先週、朝の準備のため洗面台の左にある引き出しを開けようと少し屈んだ瞬間、腰にギクッとインパクトを感じた。僕は直ぐにぎっくり腰だと直感した。すると10分もしないうちに腰が痛くなり、靴下や靴を履くことすらできなくなり、自宅にあったコルセットを腰に巻き仕事に出掛けた。毎日の日課で通勤路沿いにある神社で手を合わせるのだが、この日は神社で一礼すらできない状態だった。出社後、お得意先と打ち合わせがあったので、腰を抑えながら妙な歩き方で出掛け、打ち合わせが終わると直ぐに馴染み整骨院に駆け込んだ。

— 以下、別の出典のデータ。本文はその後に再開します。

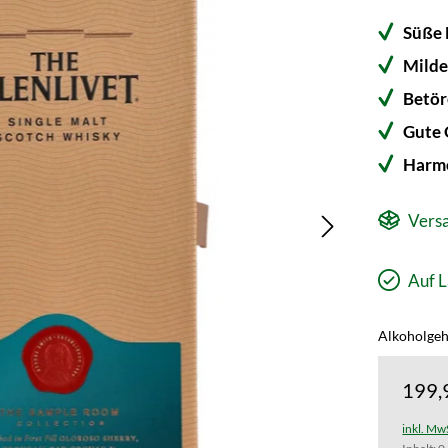
Süße 
Milde
Betör
Gute 
Harmo
Versa
Auf L
Alkoholgeh
199,
inkl. Mw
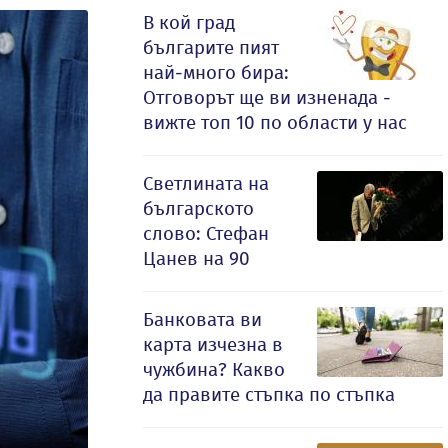
В кой град
българите пият
най-много бира:
Отговорът ще ви изненада -
вижте топ 10 по области у нас
Светлината на
българското
слово: Стефан
Цанев на 90
Банковата ви
карта изчезна в
чужбина? Какво
да правите стъпка по стъпка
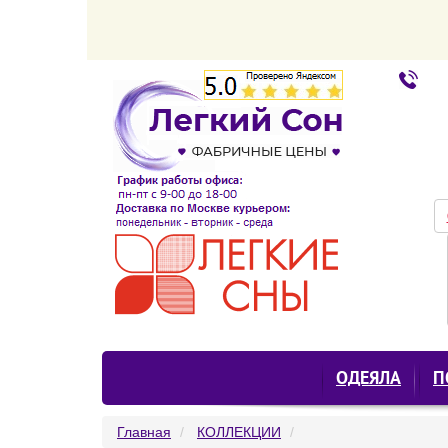
ОДЕЯЛА
П
Главная
КОЛЛЕКЦИИ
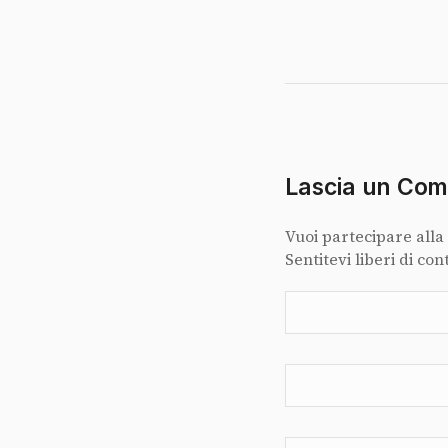
Lascia un Co
Vuoi partecipare alla
Sentitevi liberi di con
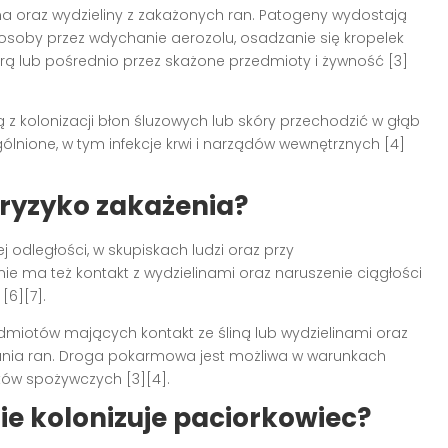
lina oraz wydzieliny z zakażonych ran. Patogeny wydostają
j osoby przez wdychanie aerozolu, osadzanie się kropelek
rą lub pośrednio przez skażone przedmioty i żywność [3]
 kolonizacji błon śluzowych lub skóry przechodzić w głąb
lnione, w tym infekcje krwi i narządów wewnętrznych [4]
 ryzyko zakażenia?
ej odległości, w skupiskach ludzi oraz przy
nie ma też kontakt z wydzielinami oraz naruszenie ciągłości
[6][7].
edmiotów mających kontakt ze śliną lub wydzielinami oraz
ania ran. Droga pokarmowa jest możliwa w warunkach
ów spożywczych [3][4].
ie kolonizuje paciorkowiec?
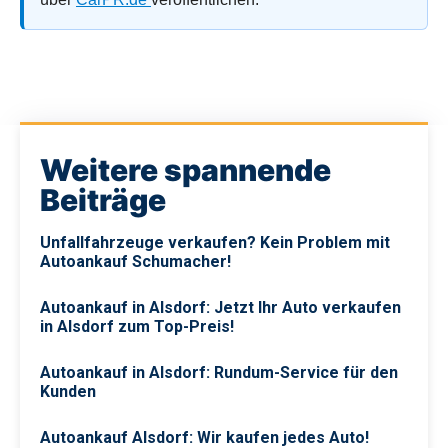
Weitere spannende
Beiträge
Unfallfahrzeuge verkaufen? Kein Problem mit
Autoankauf Schumacher!
Autoankauf in Alsdorf: Jetzt Ihr Auto verkaufen
in Alsdorf zum Top-Preis!
Autoankauf in Alsdorf: Rundum-Service für den
Kunden
Autoankauf Alsdorf: Wir kaufen jedes Auto!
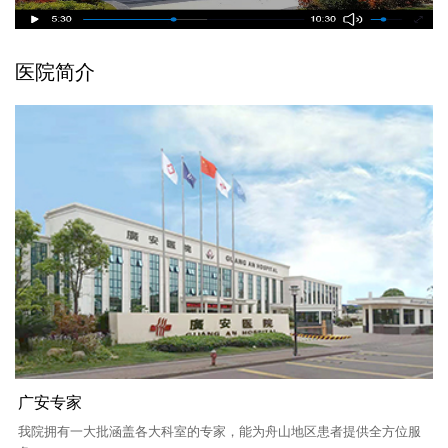
医院简介
广安专家
我院拥有一大批涵盖各大科室的专家，能为舟山地区患者提供全方位服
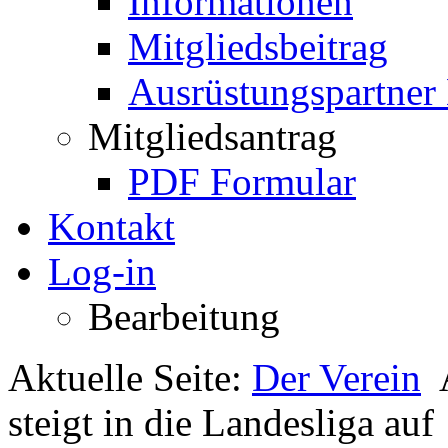
Informationen
Mitgliedsbeitrag
Ausrüstungspartner
Mitgliedsantrag
PDF Formular
Kontakt
Log-in
Bearbeitung
Aktuelle Seite:
Der Verein
steigt in die Landesliga auf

「こんにち!今日は随分曇った顔をしていますね。どうしました?」
整骨院の先生は僕を見るなりこう言った。
「実は今朝、洗面台の引き出しを開けようと少し屈んだら、腰がずれたようで痛くて歩くこともままならないんです」
「あらら、それはぎっくり腰ですな!」
先生の指示で僕はベッドでうつ伏せになると、先生は僕の腰を触りながらこう言う。
「左の腰の骨がずれて腫れていますね。以前から少し悪かったところですね。きっと疲労がここに溜まって、少し屈んだことで引き金を引いたのでしょう。今から帰って安静にできないですか?」
「仕事がありますから、そりゃ無理です」
「そうですか。本当は安静が一番なのですが。それではずれた腰の骨を整えましょう。さぁ、リラックスして―」
先生はそう言い僕の腰を2度ゆっくりとひねった。
『ゴキッ!ゴキッ!』
その後、先生は腰にテーピングをし、湿布を張ってくれた。
「2、3日は通院した方がいいですよ!そして今日は風呂に入って温めることは絶対にNGです。もし酷い痛みがあったらアイシングをして下さい!」
仕事が終わり自宅に戻ると、愛犬Q次郎が大喜びで僕にまとわりついて来る。
「お前もダックスフンドで胴が長いけん、そげん激しく動きまわりよったら腰ば痛めてヘルニアになるぞ!お願いやけん、今日はそっとしておいて!」
そう言って、Q次郎を冷たくあしらった。
一週間ほどすると靴下を履けるまで腰は回復し、普段通り歩くことができるようになった。僕はぎっくり腰になったことで、腰が曲がり歩くことが随分遅くなった高齢のお袋の気持ちがよくわかった。年齢を重ねるとはこういうことなんだ…。